Amarok forgets about the files if incremental scanning is activated and the device is not mounted
Amarok does not handle changing mount points.

The idea behind dynamic collection

To play a file, a valid URL pointing to that file is required. The core of my idea is a change of the way Amarok stores that URL. Each URL can be split into two parts, a first part which identifies the device a file is stored on, and a second part which gives the relative path of the file on that device.

Amarok can then automagically generate a unique identifier of the device and store that identifier together with the relative path in the collection database. All files on the same device would have the same identifier, but different relative paths. Instead of a single field as primary key Amarok would the use the device identifier and the relative path as composite primary key.

For this to work, we need ways to identify devices. Some ideas:

the HAL volume.uuid if available
Andrew proposed a hash of the server's name/IP and the share name for network shares (ie hashing on the URL)
For CDs:

CD label for data CDs, if sufficient (md5 hash of the CD's TOC? how large is a TOC?)
the freedb.org disc id - there should be code in KsCD or KAudioCreator

for a fallback, we could just hash on the path of the mount point. loses some functionality, but you expect that with a fallback solution
if everything fails: use a special value (like 0 or -1) to mark that the URL/directory field contains the absolute path and not a relative path. Probably the best thing to do when upgrading the database. (Do we need to upgrade the DB? Wouldn't bumping the version number and thus rescanning be OK? -- the statistics table uses a song's URL as PK and would have to be migrated too...rescanning would give us deviceIds for all songs in the tags table, but we would not have the deviceIds in the statistics table->statistics would not be associated with songs anymore. It might be solvable with additional migration code)
your ideas here....

"Plugins" is probably the first thing which comes to one's mind when reading that list.

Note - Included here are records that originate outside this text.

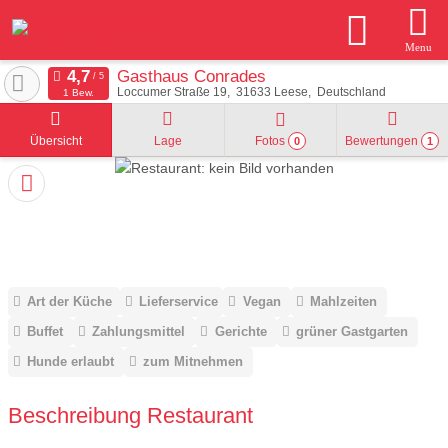
Menu
Gasthaus Conrades
Loccumer Straße 19
31633
Leese
Deutschland
1 Bew.
Übersicht
Lage
Fotos
Bewertungen
0
1
Art der Küche
Lieferservice
Vegan
Mahlzeiten
Buffet
Zahlungsmittel
Gerichte
grüner Gastgarten
Hunde erlaubt
zum Mitnehmen
Beschreibung Restaurant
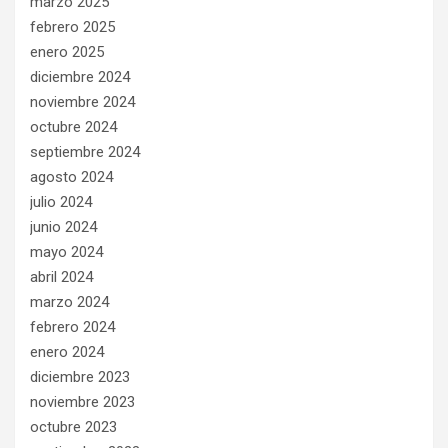
marzo 2025
febrero 2025
enero 2025
diciembre 2024
noviembre 2024
octubre 2024
septiembre 2024
agosto 2024
julio 2024
junio 2024
mayo 2024
abril 2024
marzo 2024
febrero 2024
enero 2024
diciembre 2023
noviembre 2023
octubre 2023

There are probably better terms than device which could be used here, but it is the only one which came to my mind while writing this. It can mean, among others, partitions on external hardisks, cd-roms or mounted network shares.

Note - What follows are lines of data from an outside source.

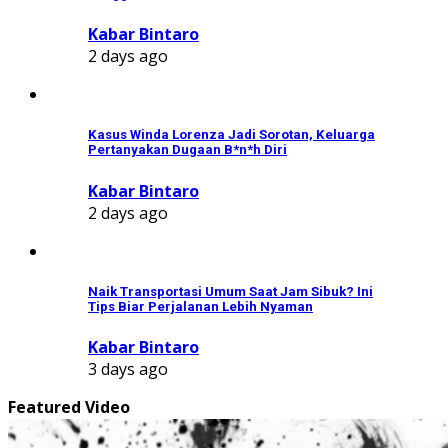
Kabar Bintaro
2 days ago
Kasus Winda Lorenza Jadi Sorotan, Keluarga
Pertanyakan Dugaan B*n*h Diri
Kabar Bintaro
2 days ago
Naik Transportasi Umum Saat Jam Sibuk? Ini
Tips Biar Perjalanan Lebih Nyaman
Kabar Bintaro
3 days ago
Featured Video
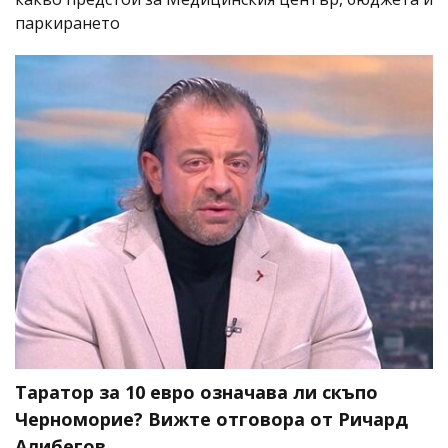
паркирането
Таратор за 10 евро означава ли скъпо
Черноморие? Вижте отговора от Ричард
Алибегов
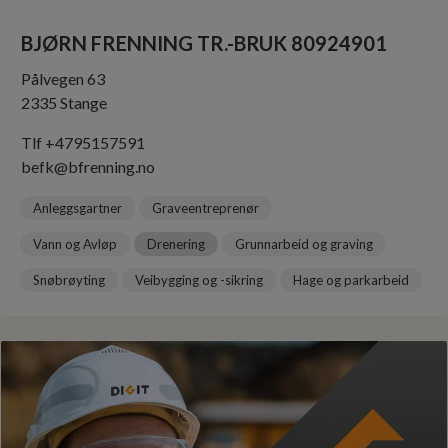
BJØRN FRENNING TR.-BRUK 80924901
Pålvegen 63
2335 Stange
Tlf +4795157591
befk@bfrenning.no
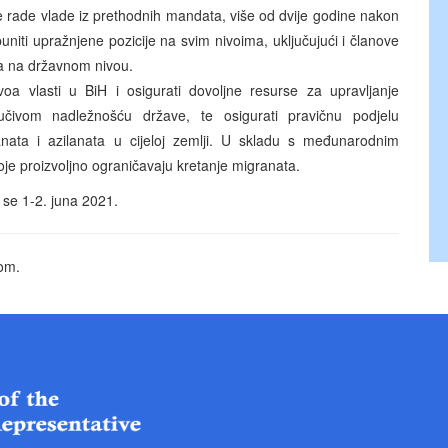
je rade vlade iz prethodnih mandata, više od dvije godine nakon
uniti upražnjene pozicije na svim nivoima, uključujući i članove
ija na državnom nivou.
oa vlasti u BiH i osigurati dovoljne resurse za upravljanje
jučivom nadležnošću države, te osigurati pravičnu podjelu
nata i azilanata u cijeloj zemlji. U skladu s međunarodnim
oje proizvoljno ograničavaju kretanje migranata.
 se 1-2. juna 2021.
om.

AmaroK can replace a file's absolute path with a device id and a relative path just before storing the song in the database, and generate an absolute path which is valid at that time from the device id and relative path right after retrieving the information from the collection database. This would make it quite transparent for the rest of the code.

It may prove sensible to eventually remove the current URL field, given it would be generated from the device ID and relative path, and would thus be redudant. This would be a large task (with little gain other than a slightly more logical DB schema) and would be best suited to doing after the new system is fully working.

Necessary refactoring

In the proof-of-concept patch I sent to the amarok mailing list, the class MountPointManager encapsulates all the code to generate a device id (usually called mediaid there) and a relative path from an absolute path and vice versa. CollectionDB and QueryBuilder handle the changed DB schema as transparently as possible for the rest of the code. Generally, the existence of the dynamic collection can be hidden in the persistence layer to a very high degree.

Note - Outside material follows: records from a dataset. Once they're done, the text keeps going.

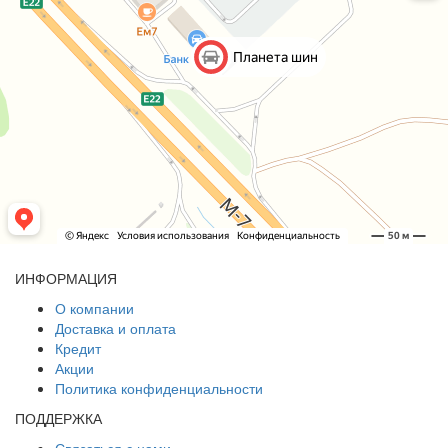
ИНФОРМАЦИЯ
О компании
Доставка и оплата
Кредит
Акции
Политика конфиденциальности
ПОДДЕРЖКА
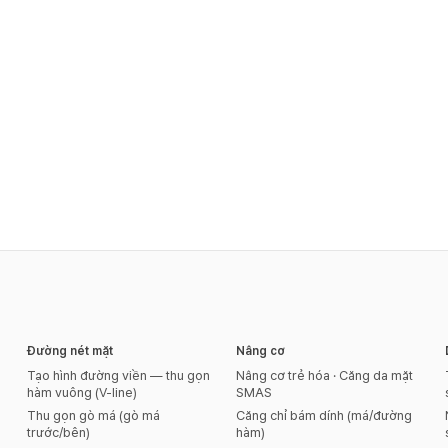
Đường nét mặt
Nâng cơ
Tạo hình đường viền — thu gọn
Nâng cơ trẻ hóa · Căng da mặt
hàm vuông (V-line)
SMAS
Thu gọn gò má (gò má
Căng chỉ bám dính (má/đường
trước/bên)
hàm)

At least one media device plugin (iPod) stores the file's path in the media device's database and uses it to update Amarok's statistics. That would need to be changed.
A recent commit allows Amarok to use inotify to watch for directory changes. That won't work for unmountable devices (does it work for mountable network shares?). How are we going to implement a directory watch for those? The directory change date might not be available either.
more stuff here...

SQL changes

Everywhere where Amarok uses the URL or directory return value, we have to add the device id field as return value. Additionally, when we use the URL or directory value as a filter, we have to filter using the URL/directoy field ( containing the relative path ) and the device id field. Special case: using filtering using LIKE on the URL/directory field. It is not going to work if the search string matches a part of the mount point.

We can restrict all SQL queries to the songs which are currently available by adding deviceId IN (<list of available device ids>) to the query's where clause.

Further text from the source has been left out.